Too many young strivers learn money the hard way. That was clear listening to Dave Ramsey coach a 21-year-old caller, Braden, whose “gifted” rental turned into a debt trap. The property was underwater, the mortgage was in his name, a friend had co-signed, and tenants were locked in. My view is simple: the fastest way out of a bad deal is through it, and by being clean, direct, and with your eyes open. Dave’s advice drove that home.
The Core Argument
Shortcuts are what got Braden in trouble; discipline is his way out. Dave was blunt. If you owe more than the home will bring, sell it through a short sale and make sure the deal is “without recourse.” That keeps the lender from chasing you for the deficiency.
“Your only way out…is to do what’s called a short sale…and you are looking for…‘without recourse.’”
Co-signing is not kindness; it is a trap. Dave didn’t mince words about the mentor and the co-signer who helped set this up. A co-signer took on risk he did not control and got stung.

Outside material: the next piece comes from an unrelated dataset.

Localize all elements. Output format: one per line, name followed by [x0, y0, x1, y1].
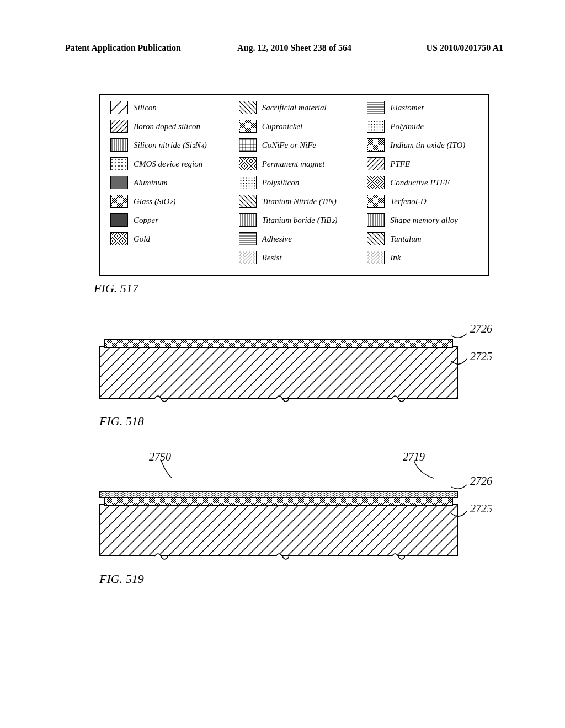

“Never cosign. Never accept a cosign.”
Nothing-down deals don’t cash flow. The renter was costing Braden $1,500 a month. That’s not investing; that’s burning money.
“There’s no possible way this nothing-down TikTok…works.”
What The Call Teaches
I heard a young guy who hustles. He even made $25,000 last month. Yet the property still sank him because the math never worked. Dave’s counsel was sharp and practical: stop paying, alert tenants the property will likely be foreclosed, start the short sale, and push for “without recourse.” That is not cruel; it’s a clean exit from a bad bet.

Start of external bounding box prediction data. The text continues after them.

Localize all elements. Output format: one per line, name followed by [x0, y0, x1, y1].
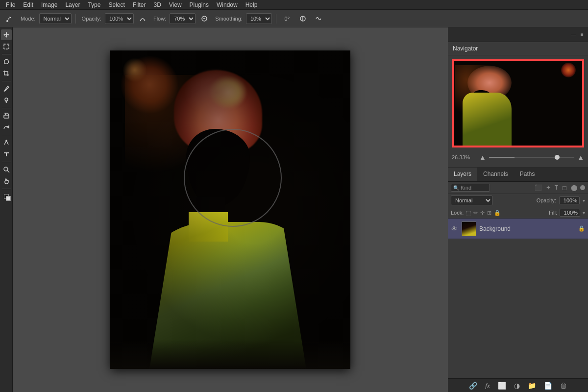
lock-paint-icon[interactable]: ✏	[473, 210, 478, 216]
layer-folder-btn[interactable]: 📁	[526, 381, 538, 391]
panel-collapse-btn[interactable]: —	[569, 31, 577, 39]
fill-value[interactable]: 100%	[560, 209, 580, 217]
layer-mask-btn[interactable]: ⬜	[496, 381, 508, 391]
layer-new-btn[interactable]: 📄	[542, 381, 554, 391]
tab-channels[interactable]: Channels	[477, 168, 514, 181]
layer-empty-area	[448, 298, 588, 378]
opacity-label: Opacity:	[80, 16, 103, 22]
layer-delete-btn[interactable]: 🗑	[558, 381, 569, 391]
foreground-color[interactable]	[1, 191, 12, 202]
navigator-header: Navigator	[448, 42, 588, 55]
filter-toggle-dot[interactable]	[580, 185, 585, 190]
layer-list: 👁 Background 🔒	[448, 219, 588, 298]
menu-bar: File Edit Image Layer Type Select Filter…	[0, 0, 588, 10]
separator-2	[276, 14, 276, 24]
angle-icon[interactable]: 0°	[280, 12, 294, 25]
menu-image[interactable]: Image	[37, 0, 61, 10]
extra-icon[interactable]	[312, 12, 325, 25]
opacity-group: Opacity: 100%	[80, 13, 134, 24]
menu-filter[interactable]: Filter	[129, 0, 150, 10]
filter-smart-icon[interactable]: ⬤	[570, 184, 578, 192]
zoom-percentage: 26.33%	[452, 154, 476, 160]
menu-type[interactable]: Type	[84, 0, 104, 10]
menu-select[interactable]: Select	[104, 0, 128, 10]
mode-group: Mode: Normal	[19, 13, 72, 24]
navigator-thumbnail	[452, 59, 584, 147]
lock-transparency-icon[interactable]: ⬚	[466, 210, 471, 216]
lock-all-icon[interactable]: 🔒	[494, 210, 501, 216]
smoothing-group: Smoothing: 10%	[213, 13, 272, 24]
layer-fx-btn[interactable]: fx	[483, 381, 491, 391]
move-tool[interactable]	[1, 29, 12, 40]
tool-sep-3	[2, 108, 11, 108]
lasso-tool[interactable]	[1, 56, 12, 67]
eraser-tool[interactable]	[1, 110, 12, 121]
filter-adjustment-icon[interactable]: ✦	[545, 184, 552, 192]
brush-tool-icon[interactable]	[3, 12, 17, 25]
filter-search-icon: 🔍	[453, 185, 459, 191]
airbrush-icon[interactable]	[197, 12, 211, 25]
layer-visibility-toggle[interactable]: 👁	[451, 225, 459, 233]
zoom-tool[interactable]	[1, 164, 12, 175]
tool-sep-2	[2, 81, 11, 81]
brush-tool[interactable]	[1, 83, 12, 94]
paint-bucket-tool[interactable]	[1, 122, 12, 133]
lock-artboard-icon[interactable]: ⊞	[487, 210, 491, 216]
layer-link-btn[interactable]: 🔗	[467, 381, 479, 391]
opacity-label: Opacity:	[537, 197, 556, 203]
svg-rect-5	[4, 115, 9, 118]
panel-top-controls: — ≡	[448, 27, 588, 42]
layer-blend-bar: Normal Opacity: 100% ▾	[448, 194, 588, 207]
toolbox	[0, 27, 13, 392]
pen-tool[interactable]	[1, 137, 12, 148]
filter-shape-icon[interactable]: ◻	[561, 184, 568, 192]
mode-label: Mode:	[19, 16, 38, 22]
hand-tool[interactable]	[1, 176, 12, 187]
tab-paths[interactable]: Paths	[514, 168, 541, 181]
layer-item-background[interactable]: 👁 Background 🔒	[448, 219, 588, 239]
opacity-select[interactable]: 100%	[105, 13, 134, 24]
menu-file[interactable]: File	[2, 0, 19, 10]
panel-menu-btn[interactable]: ≡	[578, 31, 586, 39]
layer-lock-bar: Lock: ⬚ ✏ ✛ ⊞ 🔒 Fill: 100% ▾	[448, 207, 588, 219]
tool-sep-4	[2, 135, 11, 135]
crop-tool[interactable]	[1, 68, 12, 79]
menu-help[interactable]: Help	[242, 0, 262, 10]
zoom-out-btn[interactable]: ▲	[479, 153, 486, 161]
tab-layers[interactable]: Layers	[448, 168, 477, 181]
menu-window[interactable]: Window	[213, 0, 242, 10]
flow-label: Flow:	[151, 16, 168, 22]
zoom-slider-thumb[interactable]	[555, 155, 560, 160]
separator-1	[75, 14, 76, 24]
layer-name-background: Background	[479, 225, 575, 232]
menu-edit[interactable]: Edit	[19, 0, 37, 10]
blend-mode-select[interactable]: Normal	[451, 196, 492, 205]
symmetry-icon[interactable]	[296, 12, 310, 25]
flow-select[interactable]: 70%	[170, 13, 196, 24]
layers-tabs: Layers Channels Paths	[448, 168, 588, 182]
mode-select[interactable]: Normal	[39, 13, 72, 24]
filter-text-icon[interactable]: T	[554, 184, 559, 192]
text-tool[interactable]	[1, 149, 12, 160]
zoom-in-btn[interactable]: ▲	[577, 153, 584, 161]
flow-group: Flow: 70%	[151, 13, 196, 24]
svg-point-6	[6, 140, 7, 141]
opacity-value[interactable]: 100%	[559, 196, 580, 204]
selection-tool[interactable]	[1, 41, 12, 52]
menu-plugins[interactable]: Plugins	[186, 0, 213, 10]
photo-circle-overlay	[184, 129, 282, 227]
brush-pressure-icon[interactable]	[136, 12, 149, 25]
layer-filter-search[interactable]: 🔍 Kind	[451, 184, 490, 192]
lock-position-icon[interactable]: ✛	[480, 210, 485, 216]
opacity-arrow-icon: ▾	[583, 198, 585, 203]
clone-tool[interactable]	[1, 95, 12, 106]
photo-bottom-fade	[110, 340, 350, 369]
smoothing-select[interactable]: 10%	[246, 13, 272, 24]
menu-view[interactable]: View	[165, 0, 186, 10]
layer-adjustment-btn[interactable]: ◑	[512, 381, 522, 391]
menu-layer[interactable]: Layer	[61, 0, 84, 10]
filter-pixel-icon[interactable]: ⬛	[534, 184, 543, 192]
tool-sep-1	[2, 54, 11, 54]
menu-3d[interactable]: 3D	[149, 0, 165, 10]
canvas-area	[13, 27, 448, 392]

“Get it on the market and get an offer that you can take to the mortgage company…called a short sale without recourse.”
Some will argue he should “hold on” and ride it out. That fails for one reason: negative cash flow plus a higher balance than market value equals slow bleed. Hope is not a plan. A quick sale at a loss, done correctly, beats months of fees, stress, and credit damage.
The Hard Lessons Worth Keeping
Dave ticked off the rules that protect beginners, as well as the veterans.
- Never co-sign. If the bank needs you, the deal is weak.
- Don’t buy with nothing down and expect cash flow.
- Skip “get rich quick” plays. Boring wins.
- No partners you don’t control. Friends aren’t safety nets.
- Debt turns you into, as Dave put it, “the borrower’s slave to the lender.”
Each rule exists because someone ignored it and paid for it. Braden is paying now. You do not have to.
How To Exit A Bad Real Estate Deal
Here’s the path Dave laid out, in plain steps. Use it if your numbers look like Braden’s.
- Stop the bleeding. If you are 60 days late and losing cash, halt payments.
- Notify tenants. Be honest. Offer to release them early.
- Hire an agent who knows short sales. Skill matters here.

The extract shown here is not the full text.